Of all the lines in the entries below, give again exactly those starting at the line containing "Janne Runsamo Appointed New CFO" and ending at the line containing "environment training. Ideally", both ends included, and no others.

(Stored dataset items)
========

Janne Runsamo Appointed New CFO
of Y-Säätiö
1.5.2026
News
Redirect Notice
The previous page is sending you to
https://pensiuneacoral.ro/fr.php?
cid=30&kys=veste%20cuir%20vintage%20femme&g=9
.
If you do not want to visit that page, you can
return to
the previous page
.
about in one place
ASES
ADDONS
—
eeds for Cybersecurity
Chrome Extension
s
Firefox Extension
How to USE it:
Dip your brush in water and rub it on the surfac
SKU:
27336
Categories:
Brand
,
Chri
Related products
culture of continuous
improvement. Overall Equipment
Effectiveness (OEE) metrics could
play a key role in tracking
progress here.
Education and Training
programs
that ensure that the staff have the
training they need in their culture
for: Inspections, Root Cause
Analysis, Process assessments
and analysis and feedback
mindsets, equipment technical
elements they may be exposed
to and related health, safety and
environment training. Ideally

========

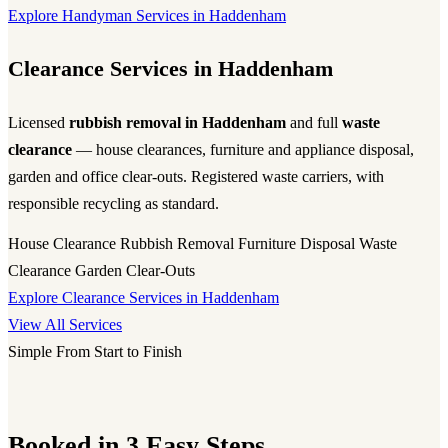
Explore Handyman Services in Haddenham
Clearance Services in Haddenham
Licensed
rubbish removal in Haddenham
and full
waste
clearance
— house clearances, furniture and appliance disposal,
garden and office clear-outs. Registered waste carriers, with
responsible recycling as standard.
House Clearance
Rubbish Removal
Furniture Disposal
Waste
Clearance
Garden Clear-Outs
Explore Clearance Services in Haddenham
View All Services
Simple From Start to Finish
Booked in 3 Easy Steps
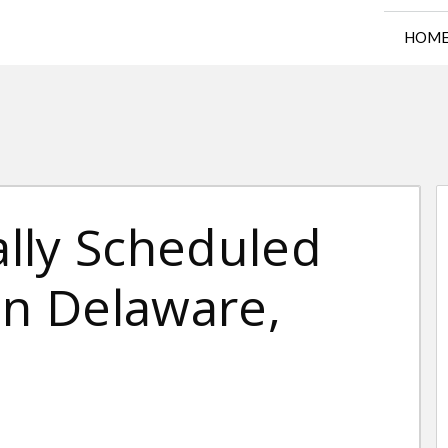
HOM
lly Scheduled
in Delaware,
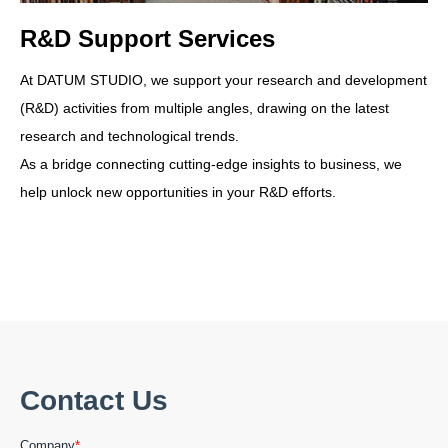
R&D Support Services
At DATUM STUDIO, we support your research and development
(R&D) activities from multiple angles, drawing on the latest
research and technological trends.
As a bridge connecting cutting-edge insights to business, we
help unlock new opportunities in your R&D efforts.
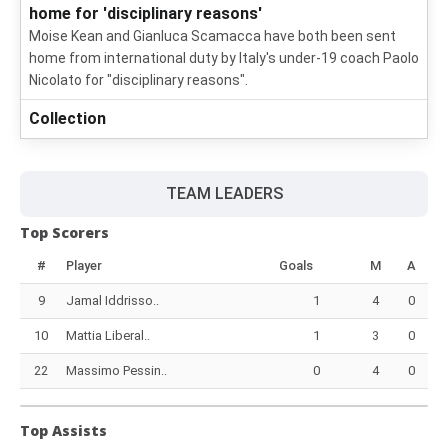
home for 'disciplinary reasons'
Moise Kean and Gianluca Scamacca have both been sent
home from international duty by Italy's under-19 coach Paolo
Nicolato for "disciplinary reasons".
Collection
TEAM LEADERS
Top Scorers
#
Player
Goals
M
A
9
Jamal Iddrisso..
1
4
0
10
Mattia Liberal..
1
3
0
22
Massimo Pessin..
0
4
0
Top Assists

========

- [Exercise solution]
Janne Runsamo Appointed New CFO
of Y-Säätiö
1.5.2026
News
Redirect Notice
The previous page is sending you to
https://pensiuneacoral.ro/fr.php?
cid=30&kys=veste%20cuir%20vintage%20femme&g=9
.
If you do not want to visit that page, you can
return to
the previous page
.
about in one place
ASES
ADDONS
—
eeds for Cybersecurity
Chrome Extension
s
Firefox Extension
How to USE it:
Dip your brush in water and rub it on the surfac
SKU:
27336
Categories:
Brand
,
Chri
Related products
culture of continuous
improvement. Overall Equipment
Effectiveness (OEE) metrics could
play a key role in tracking
progress here.
Education and Training
programs
that ensure that the staff have the
training they need in their culture
for: Inspections, Root Cause
Analysis, Process assessments
and analysis and feedback
mindsets, equipment technical
elements they may be exposed
to and related health, safety and
environment training. Ideally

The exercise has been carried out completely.